The European Commission regards an exemption as the only possible solution, the source said, adding that Russia was not yet ready to request such exemption as it would require it to change the key parameters of the business model approved earlier for the project.
The Russian Energy Ministry confirmed to ITAR-TASS that no such request had been made so far.
Gazprom says its business model for the project may as well fit into the Third Energy Package requirements. According to the proposed model, the onshore sections of the pipeline will be controlled not by Gazprom but by national consortiums of countries, most of which are EU members.
The issue of third party access to the pipeline is being considered, and tariffs will be set by local operators.

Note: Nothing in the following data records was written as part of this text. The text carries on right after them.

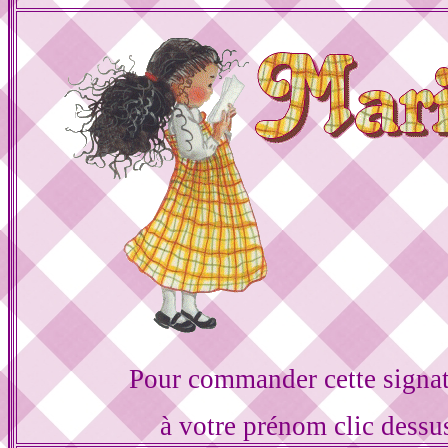
Pour commander cette signa
à votre prénom clic dessu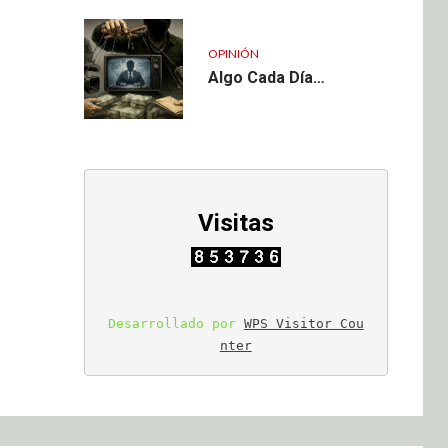
OPINIÓN
Algo Cada Día…
Visitas
Desarrollado por 
WPS Visitor Cou
nter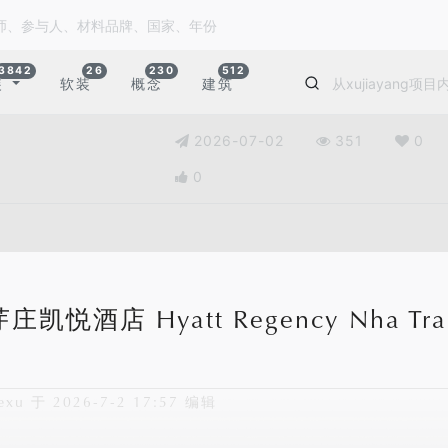
3842
26
230
512
装
软装
概念
建筑
2026-07-02
351
0
0
凯悦酒店 Hyatt Regency Nha Tra
xu 于 2026-7-2 17:57 编辑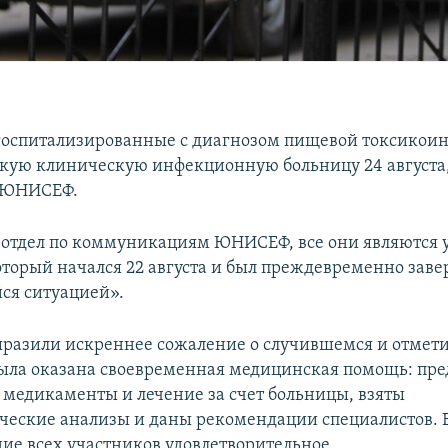
 госпитализированные с диагнозом пищевой токсикои
кую клиническую инфекционную больницу 24 августа,
 ЮНИСЕФ.
 отдел по коммуникациям ЮНИСЕФ, все они являются
оторый начался 22 августа и был преждевременно заве
ся ситуацией».
азили искреннее сожаление о случившемся и отмети
ыла оказана своевременная медицинская помощь: пр
медикаменты и лечение за счет больницы, взяты
ческие анализы и даны рекомендации специалистов. 
ние всех участников удовлетворительное.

However, the European Commission is insisting that South Stream should go the same way the Trans Adriatic Pipeline did. The latter will transport Azerbaijani gas to Europe. It has been exempted from the ownership unbundling principle and has received all the required permits from the European Commission.

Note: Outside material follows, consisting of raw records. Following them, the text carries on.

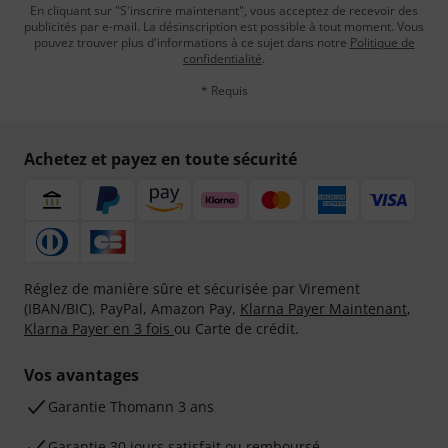
En cliquant sur "S'inscrire maintenant", vous acceptez de recevoir des
publicités par e-mail. La désinscription est possible à tout moment. Vous
pouvez trouver plus d'informations à ce sujet dans notre
Politique de
confidentialité
.
* Requis
Achetez et payez en toute sécurité
Réglez de manière sûre et sécurisée par Virement
(IBAN/BIC), PayPal, Amazon Pay,
Klarna Payer Maintenant
,
Klarna Payer en 3 fois
ou Carte de crédit.
Vos avantages
Ga­ran­tie Thomann 3 ans
Garantie 30 jours satisfait ou remboursé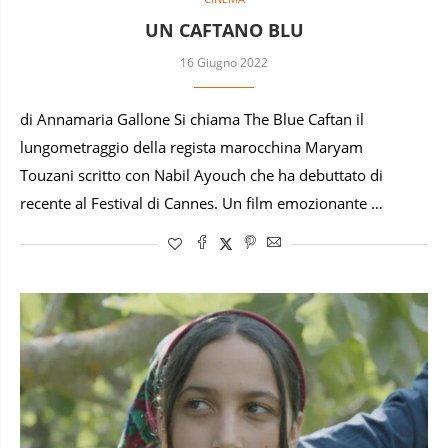
UN CAFTANO BLU
16 Giugno 2022
di Annamaria Gallone Si chiama The Blue Caftan il
lungometraggio della regista marocchina Maryam
Touzani scritto con Nabil Ayouch che ha debuttato di
recente al Festival di Cannes. Un film emozionante …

South Stream will be built across the Black Sea to South and Central European countries to diversify gas supplies to Europe and reduce the dependence on transit countries.
To build the onshore sections of the pipeline, Gazprom has signed agreements with Bulgaria, Serbia, Hungary, Greece, Slovenia, Croatia, and Austria.

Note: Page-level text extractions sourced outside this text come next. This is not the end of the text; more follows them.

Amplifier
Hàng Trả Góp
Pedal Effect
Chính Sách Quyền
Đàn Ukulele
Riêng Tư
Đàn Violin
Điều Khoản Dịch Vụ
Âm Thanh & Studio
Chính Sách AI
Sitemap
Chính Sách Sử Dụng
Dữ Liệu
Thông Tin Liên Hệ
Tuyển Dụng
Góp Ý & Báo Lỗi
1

The South Stream Offshore Pipeline will run through the Black Sea from Russia to Bulgaria and have a total length of 930 kilometres. An environment impact assessment (EIA) in accordance with national environmental legislation is being conducted in Russia, Turkey and Bulgaria. In addition, South Stream Transport is undertaking an Environmental and Social Impact Assessment (ESIA) in alignment with the standards and guidelines of international finance institutions. This will involve an ESIA Report for each Sector of the Project and a consolidated document for the entire South Stream Offshore Pipeline to ensure a consistent approach.
South Stream, initially conceived ENI and Gazprom, later joined by Electricite de France and German Wintershall AG, will eventually take 30 billion cubic metres of Russian natural gas a year to southern Europe.
The offshore section of the pipeline, which will run in part along the seabed and reach the maximum depth of 2,200 m, will be 931 km long. Each of the four parallel strings of the pipeline will consist of 75,000 pipes, each 12 m long, 81 cm in diameter, 39 mm thick and weighing 9 tonnes.
The construction of South Stream started on December 7, 2012 is scheduled to be completed by 2015. The overall capacity of the marine section of the pipeline will be 63 billion cubic metres a year. Its cost is about 16 billion euro. The pipeline will go on onshore in the area of the Bulgarian city of Varna.
According to the European Commission, the Third Energy Package should promote competition in the EU energy market and push energy prices down in Europe.
One of its most controversial provisions demands that all energy transit infrastructure be handed over to autonomous operators independent from energy generating and mineral producing companies.
Russian Permanent Representative to the European Union Vladimir Chizhov said that the enforcement of this provision has “basically led to nationalisation of pipelines in some East European countries.”
The European Union’s Third Energy Package is a legislative package for an internal gas and electricity market in the European Union. Its purpose is to further open up the gas and electricity markets in the European Union. The package was proposed by the European Commission in September 2007, and adopted by the European Parliament and the Council of the European Union in July 2009. It entered into force on September 3, 2009.
Core elements of the third package include ownership unbundling, which stipulates the separation of companies’ generation and sale operations from their transmission networks, and the establishment of a National Regulatory Authority (NRA) for each member state, and the Agency for the Cooperation of Energy Regulators which provides a forum for NRAs to work together.